Thursday

David O. Selznick

"I stopped making films in 1948 because I was tired.  I had been producing, at the time, for twenty years . . . . Additionally it was crystal clear that the motion-picture business was in for a terrible beating from television and other new forms of entertainment, and I thought it a good time to take stock and to study objectively the obviously changing public tastes . . . ."
-- David O Selznick


I read this quote today and thought it was relevant to the current discussion of the future of the film business.  It's great to see that Selznick didn't run around like a headless chicken, grasping at any new thing that might become the 'future' of cinema.  There is a lot of that going on today.  

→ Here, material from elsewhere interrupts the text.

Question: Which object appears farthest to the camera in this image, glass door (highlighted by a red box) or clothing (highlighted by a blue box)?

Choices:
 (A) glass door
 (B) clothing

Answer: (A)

Selznick was right about the motion-picture business as television did take a hearty bite of the profits of the movies.  Yet, for most practitioners of the craft of making films, television didn't mean the end of creativity and work.  Some people stayed in the motion pictures and some went off and made television. In fact, television created more jobs for people who wanted to tell stories with a camera and a microphone.  On top of that, many great motion picture artists were trained and found great success starting out in the television business.  The great Sidney Lumet, Paddy Chayefsky, and John Frankenheimer (just to name a few) came out of making television.

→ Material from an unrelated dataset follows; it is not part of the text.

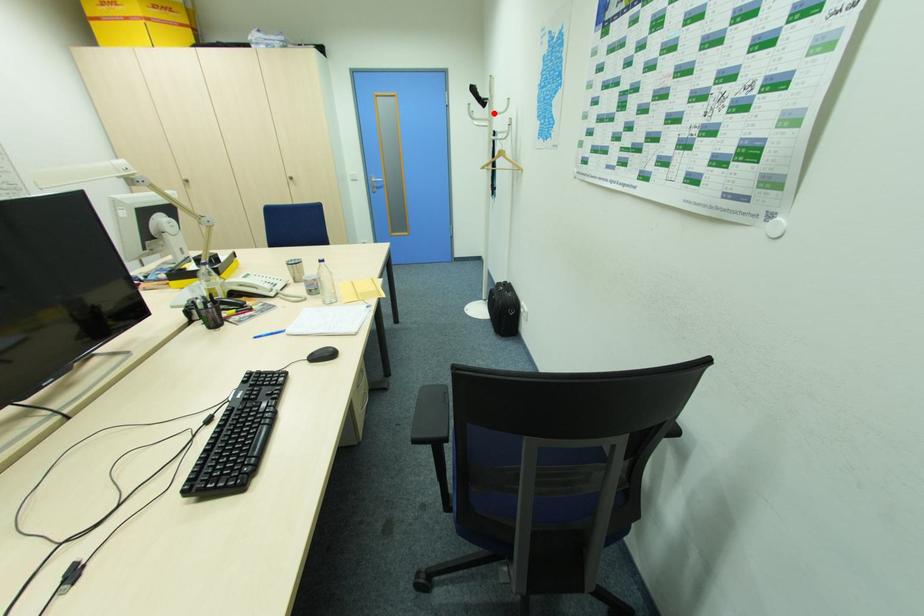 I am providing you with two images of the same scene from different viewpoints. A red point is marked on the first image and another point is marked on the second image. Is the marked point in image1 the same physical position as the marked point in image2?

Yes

We are in a period of flux once again.  People love television and they love movies.  I don't see the business of telling stories in pictures going the way of vaudeville.  The audience will get what they pay for, that is for sure, and that is the centre of the issue.  It was great that Selznick had the fortune to wait and see.  For now, we'll just have to keep our heads above water and hope to see land in the near future.  It's good to see that we aren't alone.  


"History repeats itself, first as tragedy, second as farce."
--Karl Marx

1 comment:

Robbo said...

McLuhan stated that old media become the content of new media. Vaudeville didn't die - it was subsumed by television - at least for a while. Circus freak shows have been reinvented as reality programming. Good solid cinema is being produced for - television - whereas the film industry itself follows Aristotle's adage that spectacle is the last refuge of theatre.

Yeah, Selznick was sitting pretty enough to just kick back and relax - unlike most of us who are still trying to scrape up the rent money.

Storytelling will never ever die - simply because we are our stories - we define ourselves through our stories. The structure of a story is the structure of human life - with a beginning, a middle and an end. How we tell our stories is always changing - with language, symbols, voice, music and whatever new means we have of reaching out to other human beings willing to take the time to listen and watch a good tale.

You concluding Karl Marx quote was good but I still prefer Mark Twain's: "History doesn't repeat itself, but it does rhyme."

The current disruptive changes that are seemingly destroying established cultural industries will certainly create new means and methods and economies in service to telling a ripping yarn.

I'd just like to get a paying gig out of it.